Task goal – Go over the listing below line by line, and return each one holding the string "INFINITY".

Task input –
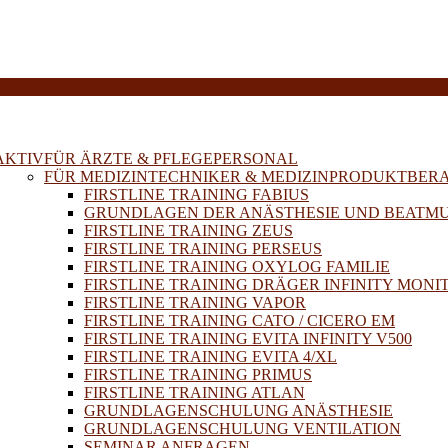
E
AKTIV
FÜR ÄRZTE & PFLEGEPERSONAL
FÜR MEDIZINTECHNIKER & MEDIZINPRODUKTBER
FIRSTLINE TRAINING FABIUS
GRUNDLAGEN DER ANÄSTHESIE UND BEATM
FIRSTLINE TRAINING ZEUS
FIRSTLINE TRAINING PERSEUS
FIRSTLINE TRAINING OXYLOG FAMILIE
FIRSTLINE TRAINING DRÄGER INFINITY MONI
FIRSTLINE TRAINING VAPOR
FIRSTLINE TRAINING CATO / CICERO EM
FIRSTLINE TRAINING EVITA INFINITY V500
FIRSTLINE TRAINING EVITA 4/XL
FIRSTLINE TRAINING PRIMUS
FIRSTLINE TRAINING ATLAN
GRUNDLAGENSCHULUNG ANÄSTHESIE
GRUNDLAGENSCHULUNG VENTILATION
SEMINAR ANFRAGEN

Written solution –
FIRSTLINE TRAINING DRÄGER INFINITY MONI
FIRSTLINE TRAINING EVITA INFINITY V500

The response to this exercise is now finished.